Bertram Fields is a Harvard-trained lawyer famous for his work in the field of entertainment law; he has represented many of the leading studios, as well as individual celebrities including the Beatles, Warren Beatty, James
Cameron, Tom Cruise, Dustin Hoffman, and John Travolta. He met his wife when she hired him to defend her when she was sued by Sylvester Stallone. Fields has also written two novels, published under the penname "D. Kincaid": The Sunset Bomber (1986) and The Lawyer's Tale (1993).

Having read English history for years as a hobby, and not satisfied with the books written about King Richard III, Fields spent four years researching and two years writing the non-fiction book Royal Blood: Richard III and the Mystery of the Princes (ISBN 0-06-039269-X), which was published in 1998.

Although he started with a "gut feeling" that Richard was innocent of murdering his nephews, the Princes in the Tower, Fields investigated the facts as he would for a client he was representing, and he structured the book like a lawyer's brief, identifying the evidence and then drawing the logical implications from the facts. Also like a brief, he discussed the weaknesses in earlier authors' treatments of the same subject, being particularly critical of Alison Weir and her book The Princes in the Tower:

"Alison Weir . . . tells her readers that she, at last, has solved the mystery: Richard was guilty. What's more, he was a greedy, ruthless tyrant.
"However, if Richard was guilty, nothing in Weir's book demonstrates it. Essentially, her 'proof' that he murdered his nephews consists of two skeletons discovered in the Tower of London in 1674, some inferences wholly unsupported by the 'evidence' she offers and the opinions and assertions of 'contemporary' sources such as [John] Rous and [Thomas] More, which Weir is inclined to treat as proven fact."

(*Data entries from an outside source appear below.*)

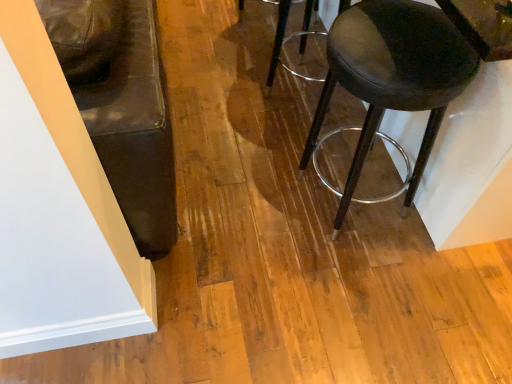 Find the location of a particular element. vacant space that is to the left of transparent plastic stool at center, which is the 1th stool in top-to-bottom order is located at coordinates (231, 99). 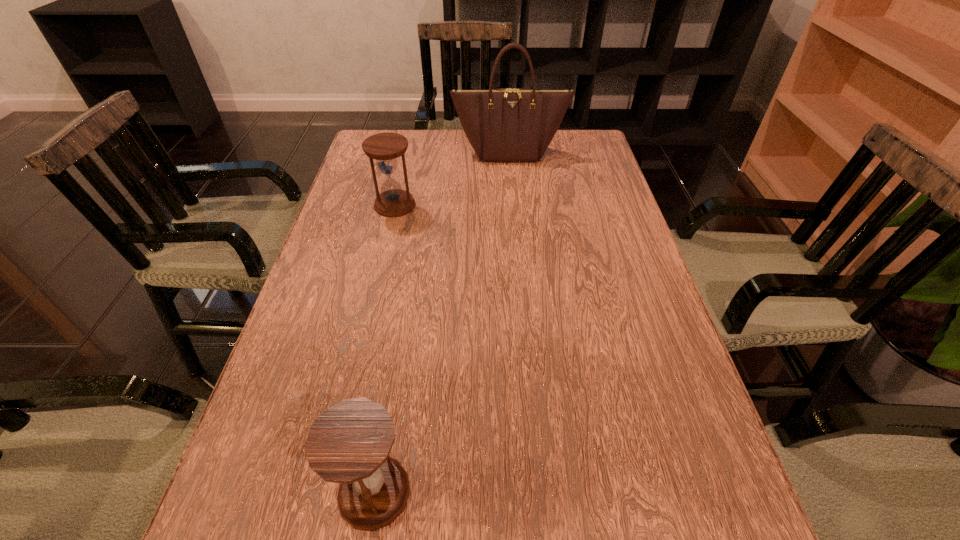 This screenshot has width=960, height=540. Find the location of `free region at the far edge of the desktop`. free region at the far edge of the desktop is located at coordinates pos(436,165).

Find the location of `vacant space at the left edge`. vacant space at the left edge is located at coordinates (228, 510).

Where is `blank space at the right edge of the desktop`? blank space at the right edge of the desktop is located at coordinates tap(635, 334).

At what (x,y) coordinates should I click in order to perform the action: click on vacant area that lies between the second nearest object and the handbag. Please return your answer as a coordinate pair (x, y). The image size is (960, 540). Looking at the image, I should click on (452, 179).

Locate an element on the screen. This screenshot has width=960, height=540. free area in between the nearer hourglass and the second nearest object is located at coordinates (385, 348).

Image resolution: width=960 pixels, height=540 pixels. Identify the location of unoccupied position between the nearest object and the handbag. (442, 322).

Find the location of a particular element. Image resolution: width=960 pixels, height=540 pixels. free area in between the second nearest object and the tallest object is located at coordinates click(x=452, y=179).

Identify the location of free space that is in between the nearer hourglass and the handbag. (442, 322).

Find the location of a particular element. Image resolution: width=960 pixels, height=540 pixels. free space between the farther hourglass and the tallest object is located at coordinates (452, 179).

Find the location of a particular element. Image resolution: width=960 pixels, height=540 pixels. vacant area between the second farthest object and the rightmost object is located at coordinates (452, 179). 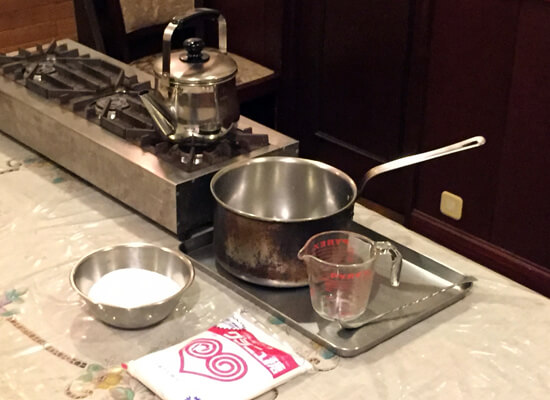 The width and height of the screenshot is (550, 400). I want to click on table, so click(x=256, y=84). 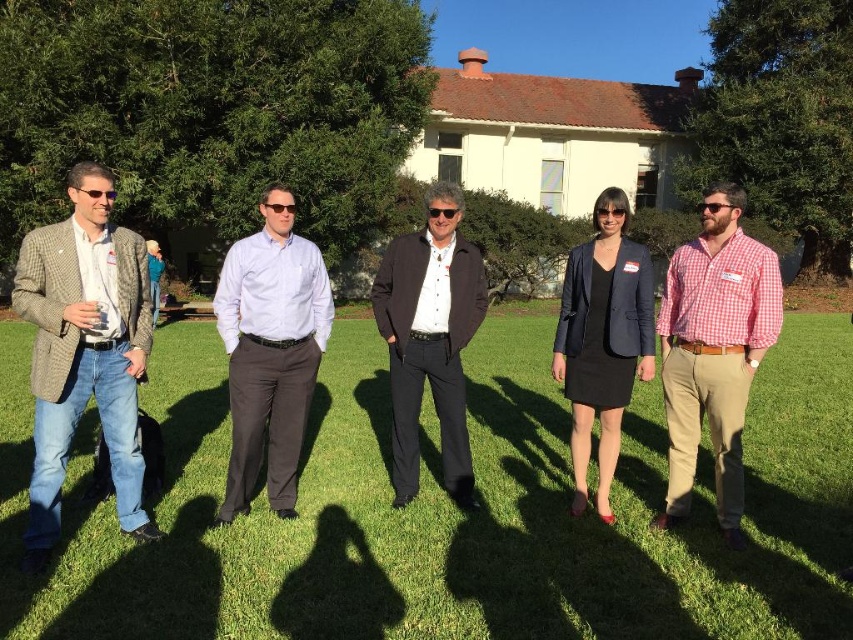 You are standing in the group photo and want to locate the navy blue fabric business suit at center and the glossy plastic sunglasses at center. Which one is positioned to the right of the other?

The navy blue fabric business suit at center is to the right of the glossy plastic sunglasses at center.

You are standing at the origin point of the coordinate system. You want to walk to the red checkered shirt at center. What direction should you move in?

The red checkered shirt at center is located at coordinate point 0.548 on the x axis and 0.838 on the y axis. Since the origin is at the bottom left corner, moving towards increasing x and y values would mean moving to the right and upwards. Therefore, you should move to the right and upwards to reach the red checkered shirt at center.

You are standing on the grassy lawn and want to hand a document to both the plaid wool blazer at left and the navy blue fabric business suit at center. Which person should you approach first to ensure you can reach them without moving closer to the white building with a red roof?

You should approach the plaid wool blazer at left first because they are closer to you than the navy blue fabric business suit at center, so you can reach them without moving closer to the white building with a red roof. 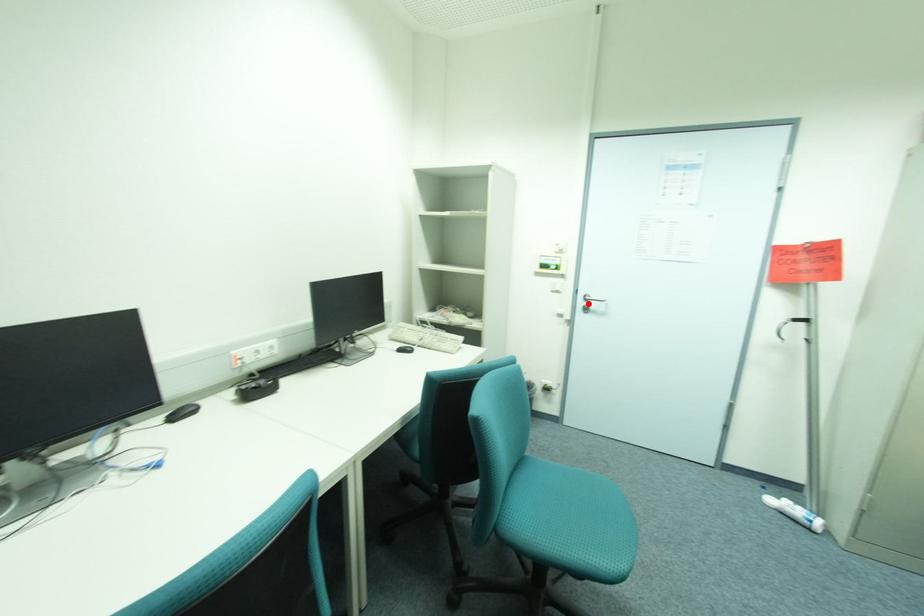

The conclusion Fields reached is that the probability that the princes were, in fact, murdered is about 50% to 70%, and if they were, the probability that Richard did it is in the same range, so the logical probability that Richard is guilty is 25% to 49%, which is less than 50-50. Fields says DNA analyses of the bones dug up in the Tower of London in 1674 would change the odds on whether the princes were murdered but might not affect the odds on who did it, if anyone did, so this mystery may never be solved.